# LIGRC Spring Hunt Test



## boomers_dawn (Sep 20, 2009)

eepwall: I dunno, those judges look kinda scary :hide:


----------



## gdgli (Aug 24, 2011)

boomers_dawn said:


> eepwall: I dunno, those judges look kinda scary :hide:


Very funny!!! Must be true, these are the lowest entries I have ever seen and I am concerned.

I have yet to meet Karen so I don't know her reputation but I didn't think the other judge had a reputation. Let me qualify that---I didn't think he ticked anyone off yet.


----------



## boomers_dawn (Sep 20, 2009)

SBGRC has lower Jr/Sr entries than I remember .. do you think this winter and the late start to being able to do water in our region has anything to do with it? I just feel personally my own isn't quite prepared enough just yet. It seems like we just started training again a month and a half ago. After doing nothing for 6 months.

Also it seems like truck and trailers of pro dogs running masters bring entries to Junior and Senior, but due to the regional aspect, I'm not sure every master test in our region is filling up this year.

Due to the regional aspect, I bet we'll get nailed with entries after Aug 1!


----------



## gdgli (Aug 24, 2011)

Remember, lunch is included. Everyone gets a flyer. Pheasants for the land series. Shooting by the best gunners in the Northeast. All fresh birds, no stinky birds.

Repeat: ALL FRESH BIRDS, NO DEFROSTED BIRDS.

Entries close June 9. See Entry Express.


----------



## gdgli (Aug 24, 2011)

boomers_dawn said:


> SBGRC has lower Jr/Sr entries than I remember .. do you think this winter and the late start to being able to do water in our region has anything to do with it? I just feel personally my own isn't quite prepared enough just yet. It seems like we just started training again a month and a half ago. After doing nothing for 6 months.
> 
> Also it seems like truck and trailers of pro dogs running masters bring entries to Junior and Senior, but due to the regional aspect, I'm not sure every master test in our region is filling up this year.
> 
> Due to the regional aspect, I bet we'll get nailed with entries after Aug 1!


I think you're right.


----------



## hollyk (Feb 21, 2009)

boomers_dawn said:


> Due to the regional aspect, I bet we'll get nailed with entries after Aug 1!

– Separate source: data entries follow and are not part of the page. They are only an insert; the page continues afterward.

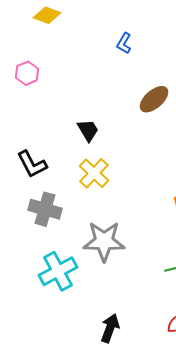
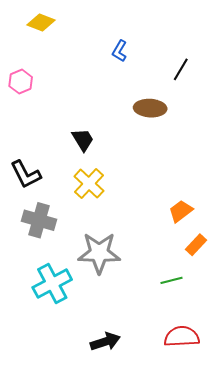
brown ellipse: (154, 99) -> (150, 108), turned 44
black arrow: (110, 328) -> (105, 342), turned 52

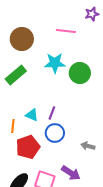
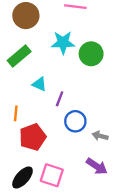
cyan triangle: (32, 115) -> (39, 84), moved
blue circle: (55, 133) -> (75, 121), moved
purple arrow: (71, 173) -> (97, 166), moved

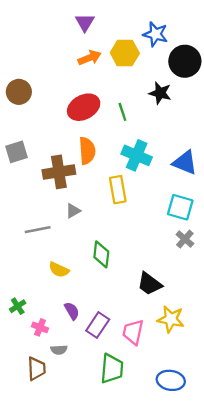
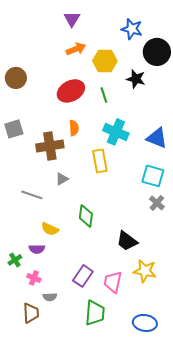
yellow hexagon: (125, 53) -> (105, 61), moved
orange semicircle: (87, 151) -> (74, 128), size x0.7
gray line: (38, 230) -> (32, 195), turned 30
purple semicircle: (72, 311) -> (37, 249), moved, turned 119

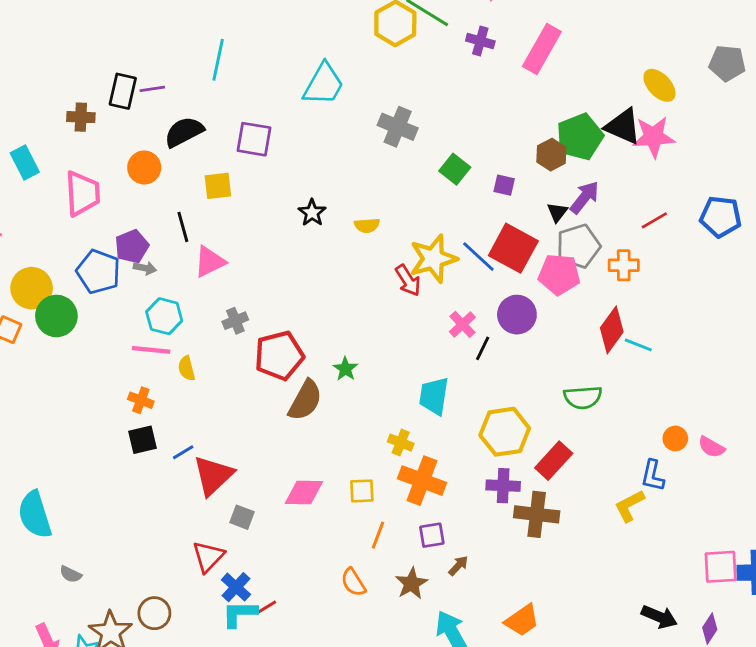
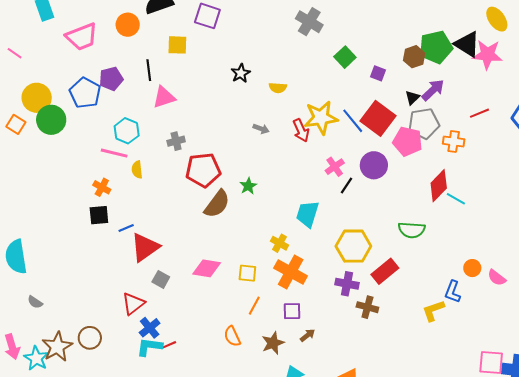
pink trapezoid: (82, 194) -> (82, 37), turned 64
gray arrow: (145, 268) -> (261, 129), moved
brown cross: (537, 514) -> (367, 307), size x0.7

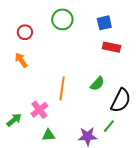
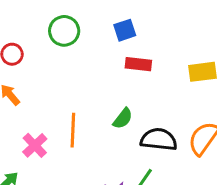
black semicircle: (121, 100) -> (159, 139), turned -105
pink cross: (39, 110) -> (35, 145), moved

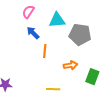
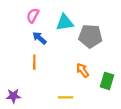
orange line: (45, 51) -> (34, 62), moved
orange arrow: (71, 65) -> (83, 70), turned -112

I'm hoping to have the reverse regional effect about the same time. 
I think people have started to qualify for Master so the numbers might ease a bit.


----------



## tpd5 (Nov 7, 2013)

boomers_dawn said:


> SBGRC has lower Jr/Sr entries than I remember .. do you think this winter and the late start to being able to do water in our region has anything to do with it? I just feel personally my own isn't quite prepared enough just yet. It seems like we just started training again a month and a half ago. After doing nothing for 6 months.
> 
> Also it seems like truck and trailers of pro dogs running masters bring entries to Junior and Senior, but due to the regional aspect, I'm not sure every master test in our region is filling up this year.
> 
> Due to the regional aspect, I bet we'll get nailed with entries after Aug 1!


We opened Yankee waterfowlers this week. The test is in August and filled up in about 3.5 hours. Colonial/lrcgb is the week before ours and will fill just as fast when posted. 

As far as junior tests go, I expect southern berkshire will add some dogs. I have not registered yet but will be running. Shoreline added about 15 dogs over the last day or 2 before closing.


----------



## gdgli (Aug 24, 2011)

tpd5

Did you run your dog in any hunt tests this month? And if so, how did you do?


----------



## tpd5 (Nov 7, 2013)

Ran in Yankee waterfowlers hrc test last weekend. Passed both days. Start up akc tests next week.


----------



## gdgli (Aug 24, 2011)

Isn't that a title for you?


----------



## tpd5 (Nov 7, 2013)

The title was Saturday. Sunday I used as a training day and shot from the line myself.


----------



## gdgli (Aug 24, 2011)

Congratulations!!!

And smart use of time.


----------



## gdgli (Aug 24, 2011)

Reminder---entries close tonight.


----------



## gdgli (Aug 24, 2011)

Update:

We had two nice days of testing. The beautiful weather made this very nice weekend. And the judging was EXCELLENT! The lunch and refreshments for all made for a nice time.


----------